I worked as a printer for a stint at the famed photography lab in Paris, "Picto" where HCB's prints were printed, and used to look occasionally at his contact sheets kept in a special room at the lab during my lunch hour. When HCB would come in to sign his collector prints-it always felt like a blessed moment.
I had many memorable encounters with Henri up until his death. The man that printed his images for more than 30 yrs., Voya Mitrovic, is one of my closest friends and prints my work today.

I feel that what was missing in the New Yorker piece about HCB's work is something that goes way beyond photography. HCB's work for me has always touched on something fundamental about a view of the world and life--a faith in what can be--his images inform of us the notion that if we keep our eyes and hearts open, there is a "Cartier" diamond in the rough waiting to be seen in the common moments of daily life. It touches on the notion that if we are open to it, each day when we walk out the door--our life can be changed--and for me this notion has always come close to something almost more spiritual than photographic. Thanks, Peter

That was an interesting read. I generally find Peter Schjeldahl impenetrable, but he helps himself out by the Robert Frank quote.

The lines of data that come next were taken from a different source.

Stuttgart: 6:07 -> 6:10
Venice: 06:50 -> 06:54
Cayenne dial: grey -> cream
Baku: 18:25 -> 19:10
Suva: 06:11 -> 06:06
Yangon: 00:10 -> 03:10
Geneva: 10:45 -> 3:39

I think it's an easy target to say a photographer isn't connecting emotionally with his subjects, but I can see why in HCB's case it could be said to be so.

It reminded me of Robert Capa on how he relaxed his subjects "like people and let them know it".

Mike,
You should mention that after MOMA, the show is traveling across the US to cities such as San Francisco and Atlanta.

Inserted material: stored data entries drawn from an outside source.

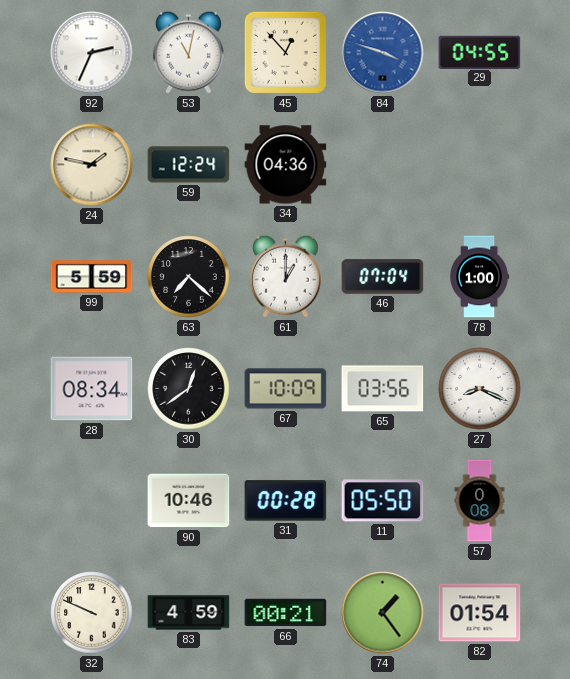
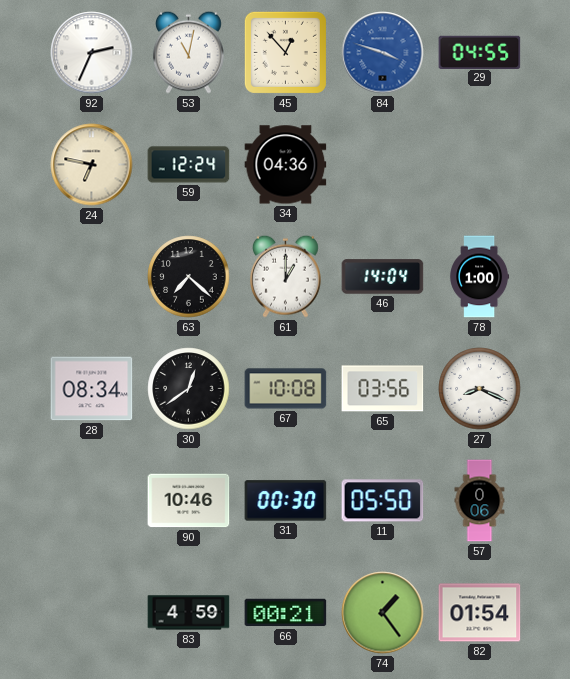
24: 1:47 -> 6:47
99: 5:59 -> none
46: 07:04 -> 14:04
67: 10:09 -> 10:08
31: 00:28 -> 00:30
57: 0:08 -> 0:06
32: 9:49 -> none
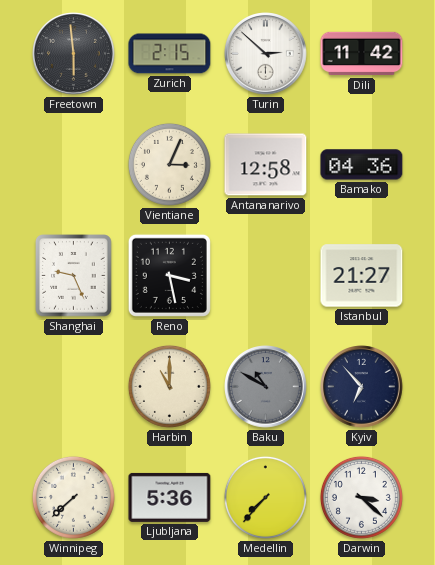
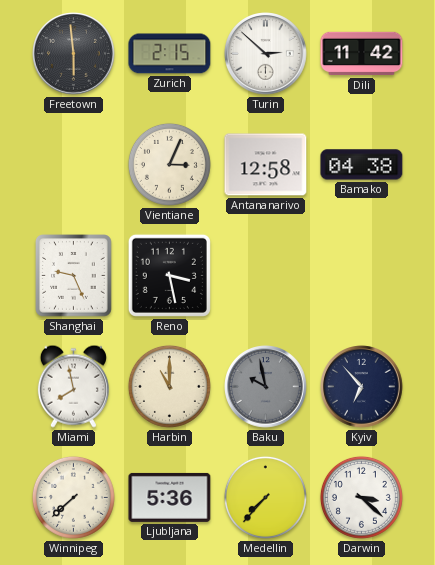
Bamako: 04:36 -> 04:38
Istanbul: 21:27 -> none
Miami: none -> 7:58
Baku: 10:50 -> 9:58
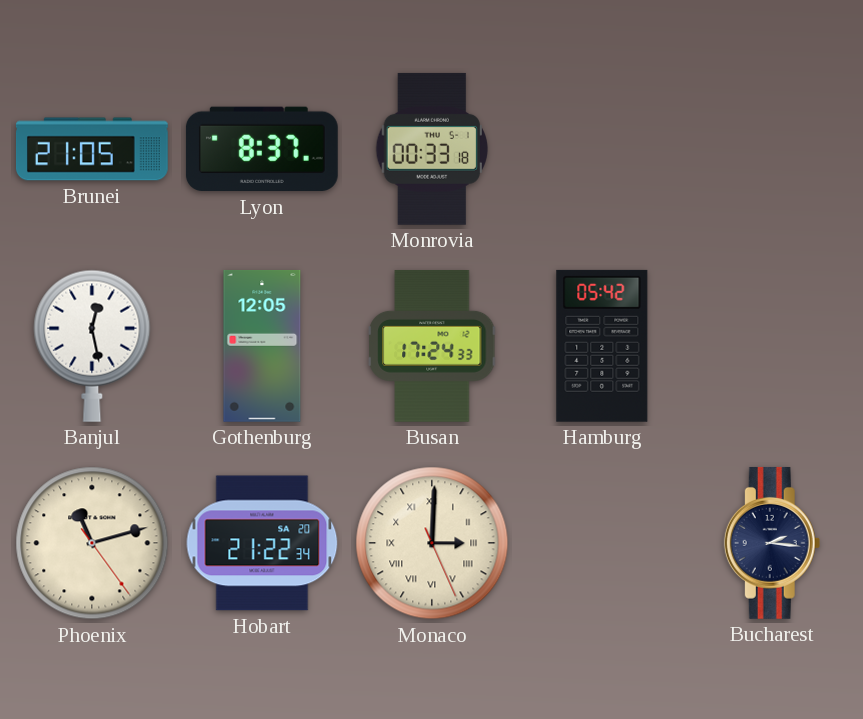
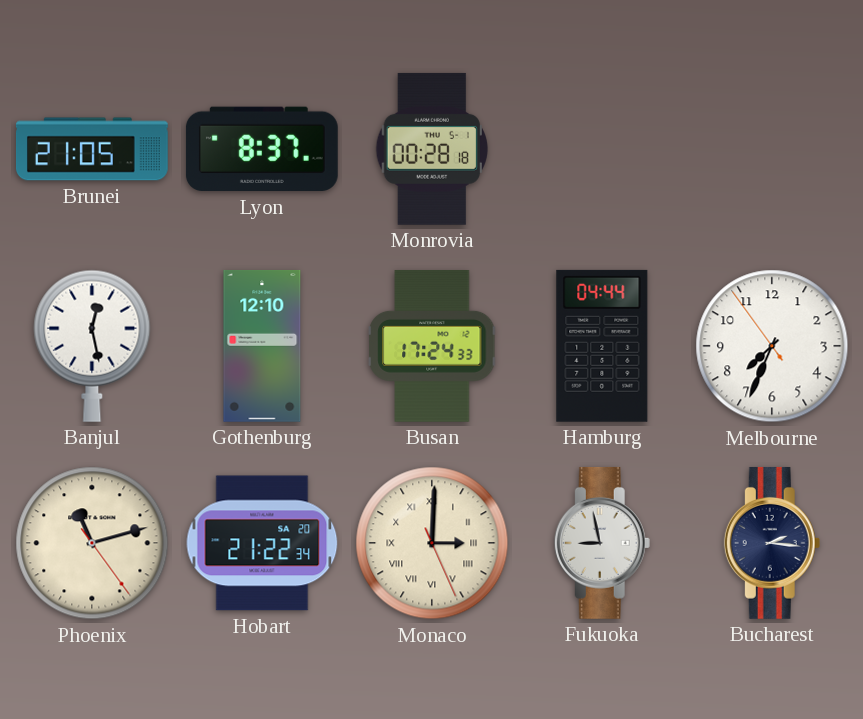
Monrovia: 00:33 -> 00:28
Gothenburg: 12:05 -> 12:10
Hamburg: 05:42 -> 04:44
Melbourne: none -> 7:33
Fukuoka: none -> 8:58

Hagiographic. What an excellent word. What an educational site is this.

Basically what it is that Schjeldahl is saying that he's got reservations about is that HCB photographs more from the head than from the heart. By implication, I guess things are just a little too perfect to really be "lifelike.' Like Ansel, and unlike Robert Frank..

It should probably be mentioned that the new MoMA/Galassi catalog contains quite a few photos which should be interesting even to those who already have a large HCB collection (because they haven't been published in books so far).

Cartier-Bresson's images make my heart swell within me. Life is so full of life. If only we could all be as perceptive of its fullness as Mr. Cartier-Bresson.

The New Yorker has posted an interesting followup - a series of questions and answers titled "Ask the Author Live: Peter Schjeldahl"

http://www.newyorker.com/online/blogs/ask/2010/04/questions-for-schjeldahl.html

For your West Coast readers, The HCB show will move to the SF MOMA beginning October 30, 2010:

http://www.sfmoma.org/exhibitions/409

Well worth seeing, if possible, although Peter's catalog is wonderful if you can't (or even if you can!). It may seem like the same ol' same ol' HCB but there are images and perspectives that I'm sure will be new to most everyone, even hard-core fans.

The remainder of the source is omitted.